THE PROBLEM >> Across the entries below, determine how many lines include the word "PPTX". State only the resulting number.

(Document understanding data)

☆ ☆ ☆

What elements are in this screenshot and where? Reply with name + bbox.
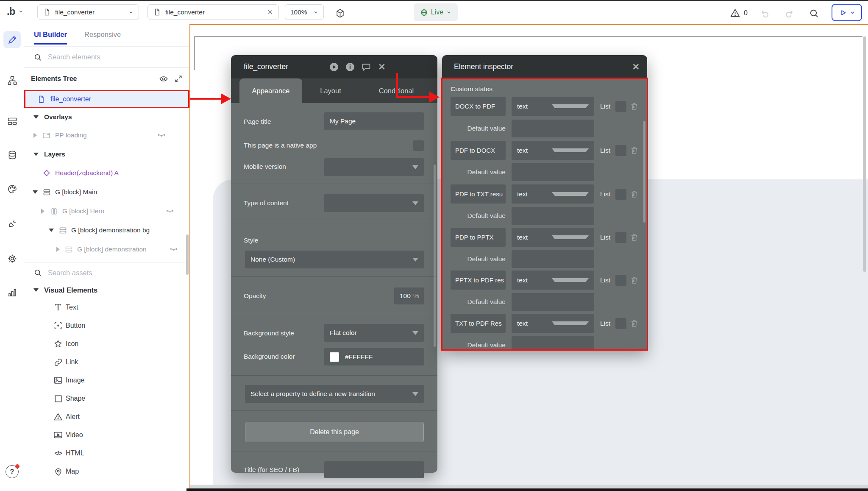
tree-section-layers[interactable]: Layers [33,147,65,162]
search-assets-field[interactable]: Search assets [24,262,189,283]
tab-layout[interactable]: Layout [305,78,356,103]
tree-section-overlays[interactable]: Overlays [33,109,72,125]
open-page-tab[interactable]: file_converter [147,4,279,20]
list-checkbox[interactable] [615,145,626,156]
comments-button[interactable] [361,62,371,72]
undo-button[interactable] [760,8,770,19]
state-name-box[interactable]: DOCX to PDF [451,97,506,116]
workflow-tab-button[interactable] [3,72,21,89]
trash-icon[interactable] [630,319,639,328]
state-type-select[interactable]: text [512,228,594,247]
preview-element-button[interactable] [329,62,339,72]
asset-item-icon[interactable]: Icon [24,335,189,352]
caret-down-icon[interactable] [33,153,39,156]
search-elements-field[interactable]: Search elements [24,47,189,68]
property-editor-scrollbar[interactable] [434,165,436,347]
tab-responsive[interactable]: Responsive [84,31,121,39]
plugins-tab-button[interactable] [3,215,21,232]
color-swatch[interactable] [330,352,339,362]
element-inspector-scrollbar[interactable] [643,121,645,223]
eye-closed-icon[interactable] [169,245,178,254]
asset-item-text[interactable]: T Text [24,299,189,316]
expand-tree-icon[interactable] [174,75,183,83]
state-type-select[interactable]: text [512,314,594,333]
caret-down-icon[interactable] [49,229,54,232]
caret-right-icon[interactable] [41,209,45,214]
environment-selector[interactable]: Live [414,3,458,21]
opacity-input[interactable]: 100% [394,287,424,304]
asset-item-link[interactable]: Link [24,354,189,371]
transition-select[interactable]: Select a property to define a new transi… [245,385,424,403]
asset-item-alert[interactable]: Alert [24,408,189,425]
asset-item-video[interactable]: Video [24,427,189,444]
data-tab-button[interactable] [3,146,21,164]
tab-appearance[interactable]: Appearance [239,78,302,103]
property-editor-header[interactable]: file_converter ✕ [231,55,437,78]
asset-item-shape[interactable]: Shape [24,390,189,407]
state-name-box[interactable]: PPTX to PDF res [451,271,506,290]
preview-run-button[interactable] [832,4,862,21]
default-value-input[interactable] [512,336,594,350]
state-name-box[interactable]: PDF to TXT resu [451,184,506,204]
close-panel-icon[interactable]: ✕ [632,62,640,71]
state-type-select[interactable]: text [512,141,594,160]
settings-tab-button[interactable] [3,250,21,267]
list-checkbox[interactable] [615,189,626,200]
list-checkbox[interactable] [615,275,626,286]
default-value-input[interactable] [512,163,594,181]
trash-icon[interactable] [630,276,639,285]
eye-closed-icon[interactable] [157,131,166,140]
caret-right-icon[interactable] [33,133,37,138]
type-of-content-select[interactable] [324,194,424,212]
tree-item-page-file-converter[interactable]: file_converter [24,90,189,108]
delete-page-button[interactable]: Delete this page [245,422,424,442]
caret-right-icon[interactable] [56,247,60,252]
tree-item-block-demonstration-bg[interactable]: G [block] demonstration bg [49,223,150,238]
logs-tab-button[interactable] [3,284,21,301]
state-name-box[interactable]: PDF to DOCX [451,141,506,160]
asset-item-image[interactable]: Image [24,372,189,389]
asset-item-button[interactable]: Button [24,317,189,334]
state-type-select[interactable]: text [512,184,594,204]
page-title-input[interactable]: My Page [324,112,424,130]
component-library-button[interactable] [335,8,345,19]
trash-icon[interactable] [630,233,639,242]
native-app-checkbox[interactable] [413,140,424,151]
trash-icon[interactable] [630,190,639,198]
asset-item-html[interactable]: </> HTML [24,445,189,462]
left-panel-scrollbar[interactable] [186,234,189,275]
caret-down-icon[interactable] [33,288,39,292]
default-value-input[interactable] [512,120,594,137]
list-checkbox[interactable] [615,232,626,243]
state-name-box[interactable]: PDP to PPTX [451,228,506,247]
trash-icon[interactable] [630,102,639,111]
background-style-select[interactable]: Flat color [324,324,424,342]
caret-down-icon[interactable] [33,190,38,194]
element-inspector-header[interactable]: Element inspector ✕ [442,55,647,78]
state-type-select[interactable]: text [512,97,594,116]
default-value-input[interactable] [512,250,594,268]
tree-item-header-component[interactable]: Header(zqbackend) A [42,165,119,181]
zoom-level-dropdown[interactable]: 100% [285,4,324,20]
styles-tab-button[interactable] [3,180,21,198]
tree-item-block-demonstration[interactable]: G [block] demonstration [56,242,189,257]
close-tab-icon[interactable] [267,9,273,15]
eye-closed-icon[interactable] [165,206,175,216]
trash-icon[interactable] [630,146,639,155]
default-value-input[interactable] [512,207,594,225]
design-tab-button[interactable] [3,31,21,48]
eye-icon[interactable] [159,74,168,84]
caret-down-icon[interactable] [33,115,39,119]
close-panel-icon[interactable]: ✕ [378,62,386,71]
search-button[interactable] [809,8,819,19]
visual-elements-section[interactable]: Visual Elements [33,282,97,298]
state-type-select[interactable]: text [512,271,594,290]
redo-button[interactable] [784,8,795,19]
seo-title-input[interactable] [324,461,424,478]
asset-item-map[interactable]: Map [24,463,189,480]
element-inspector-button[interactable] [345,62,355,72]
list-checkbox[interactable] [615,318,626,329]
tab-ui-builder[interactable]: UI Builder [34,31,67,39]
tree-item-block-main[interactable]: G [block] Main [33,184,97,200]
default-value-input[interactable] [512,293,594,311]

☆ ☆ ☆

RESULT OF THE TASK >> 2